Perhaps the most pressing question with regard to the Twelve Yisra'eli Tribes is, “Where are the descendants of the Twelve Tribes today?”  There are many accounts which purport to give information regarding these tribes, some of them more credible than others.

The best manner in which to present this information is to proceed with a recapitulation of the account of the last days in which the kingdoms of Yisra'el and Yehudah occupied their homeland, before the Assyrian and Babylonian exiles which removed first Yisra'el, and later Yehudah, from their homeland.  Although Yehudah (along with some accompanying Levites and Benyamites) returned to Eretz Yisra'el en masse some 130 years after the Babylonian exile, Yehudah would continue to endure in the Land until the Romans utterly destroyed Yerushalyim around the year 3830 (70 CE) during their occupation of Judæa.

Some of the best-supported explanations offered for the fate of the “Ten Lost Tribes,” as they are usually known, have their roots in newly-discovered writings from the Assyrian and Mesopotamian regions.  These archæological finds are generally in the form of clay tablets and inscribed monuments which detail the deportation of large numbers of people identified as Isakeans (sons of Yitzhaq?) by the Assyrians to areas to the North of Palestine, and also give modern-day scholars more plausible accounts of their continuing history in exile, allowing their migratory paths to be traced into what is now Asian Turkey, across the Bosphorus Strait into southern Europe.

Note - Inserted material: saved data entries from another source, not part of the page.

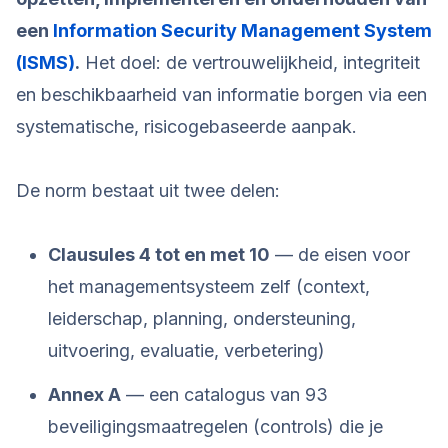
een
Information Security Management System
(ISMS)
.
Het doel: de vertrouwelijkheid, integriteit
en beschikbaarheid van informatie borgen via een
systematische, risicogebaseerde aanpak.
De norm bestaat uit twee delen:
Clausules 4 tot en met 10
— de eisen voor
het managementsysteem zelf (context,
leiderschap, planning, ondersteuning,
uitvoering, evaluatie, verbetering)
Annex A
— een catalogus van 93
beveiligingsmaatregelen (controls) die je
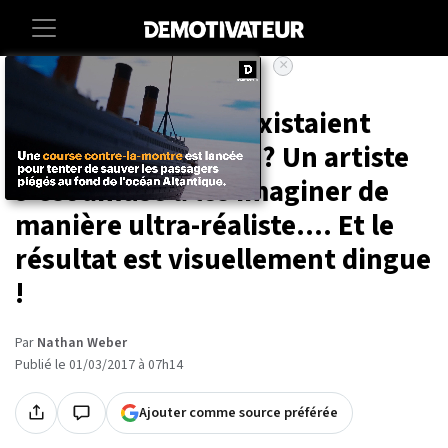
×
Accueil
Art-photographie
Et si les Pokémon existaient
dans le monde réel ? Un artiste
s'est amusé à les imaginer de
manière ultra-réaliste.... Et le
résultat est visuellement dingue
!
Par
Nathan Weber
Publié le 01/03/2017 à 07h14
Ajouter comme source préférée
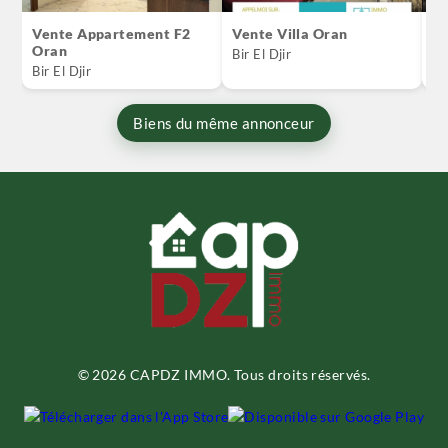
Vente Appartement F2
Vente Villa Oran
V
Oran
O
Bir El Djir
Bir El Djir
Or
Biens du même annonceur
© 2026 CAPDZ IMMO. Tous droits réservés.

There exist various other accounts given to explain the unwritten history of the Ten Lost Tribes, some of which are baseless claims by racial supremacists declaring themselves to be the sole surviving scions of Yisra'el.  These sorts of claims present either little or no proof for their alleged entitlement as Sons of Yisra'el, nevertheless, they exist in numbers.  Fortunately, it takes little exposure to such ideas to realise that their claims are fraudulent, or far-fetched at best.  Realistically speaking, it is highly likely that more of our present generation possesses an ancient Yisra'eli bloodline than is generally believed, as intercultural marriages hundreds or thousands of years ago might very well have yielded generations of descendants today numbering in the millions.  Suffice it to say that today, belonging to the House of Yisra'el is more a matter of the soul, than of the body.